A scoop of refinement: Nendo has developed a dispenser for powdered soy sauce for a restaurant in Kyoto.
by Thomas Wagner | 8/16/2017

Japanese industrial designer Kenji Ekuan (1929 – 2015) believed that design should serve to improve life. The truth of this and just how it applies is clear to see at any dining table in Japan, or at least those bearing Ekuan’s soy sauce dispenser, designed back in 1961. This sauce bottle, with its bulbous silhouette, was designed especially for soy sauce brewed according to the traditional recipe using only soya, wheat, water and salt, and has long been synonymous with the brand Kikkoman. The bottle holds 150 milliliters, and appears as simple as it is elegant. It is well balanced and extremely practical to use, since Ekuan gave its spout two openings, one on each side: The light brown liquid seasoning can flow from the vessel through one, and through the other air can flow inwards, so that even small quantities of soy sauce can be poured out without dripping. It’s noticeable that how a thing is used has always played a particularly important role in Japan.
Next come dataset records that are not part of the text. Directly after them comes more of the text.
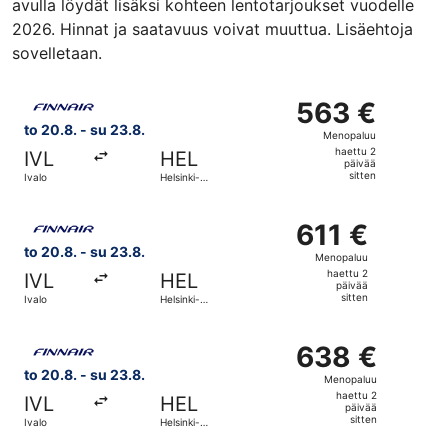
avulla löydät lisäksi kohteen lentotarjoukset vuodelle
2026. Hinnat ja saatavuus voivat muuttua. Lisäehtoja
sovelletaan.
Valitse lentoyhtiön Finnair lento, lähtö to 20.8. kohteesta
563 €
563 €
Menopaluu,
to 20.8. - su 23.8.
Menopaluu
haettu
haettu 2
IVL
HEL
2
päivää
sitten
Ivalo
Helsinki-
päivää
Vantaa
sitten
Valitse lentoyhtiön Finnair lento, lähtö to 20.8. kohteesta
611 €
611 €
Menopaluu,
to 20.8. - su 23.8.
Menopaluu
haettu
haettu 2
IVL
HEL
2
päivää
sitten
Ivalo
Helsinki-
päivää
Vantaa
sitten
Valitse lentoyhtiön Finnair lento, lähtö to 20.8. kohteesta
638 €
638 €
Menopaluu,
to 20.8. - su 23.8.
Menopaluu
haettu
haettu 2
IVL
HEL
2
päivää
sitten
Ivalo
Helsinki-
päivää
Vantaa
Now Nendo has taken the traditional Japanese seasoning, albeit in an entirely different form, and designed a vessel for a new type of powdered soy sauce – kona-shoyu (kona = powdered; shoyu = soy sauce). Since powder, unlike liquid seasoning, does not add any moisture to a dish, fried dishes in particular remain crispy. While corresponding vessels produced thus far have often had small openings through which it is hard to sprinkle the kona-shoyu, and such vessels would not be suitable for the further developed kona-shoyu at any rate, in the design of its dispenser Nendo has applied a scoop format, similar to those that can be found in the tea ceremony and at water basins for ritual washing at shrines. Nendo designed the handy vessel for Shimogamo Saryo (translated literally, “tea house in Shimogamo”), a traditional Japanese restaurant in Kyoto located close to the Shimogamo Shrine.
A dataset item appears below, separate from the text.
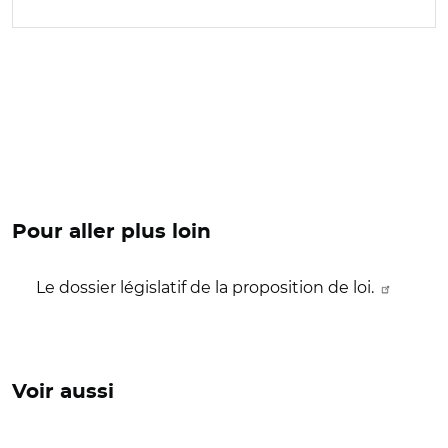
Pour aller plus loin
Le dossier législatif de la proposition de loi.
Voir aussi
The bowl-shaped dispenser can be closed with a cork and has a lip around the edge for dispensing lighter doses of the seasoning. With a slight turn of the wrist, the soy powder can also be well distributed over the dish. Since this is a dual vessel which, when upright, is slightly flattened on the bottom, after use the powder can slide back down into the closed bottom half through the funnel-like connection between the two parts. Dutch designer Aldo Bakker applied a similar principle some years ago in his designs for oil, water, salt and – albeit liquid – soy sauce vessels.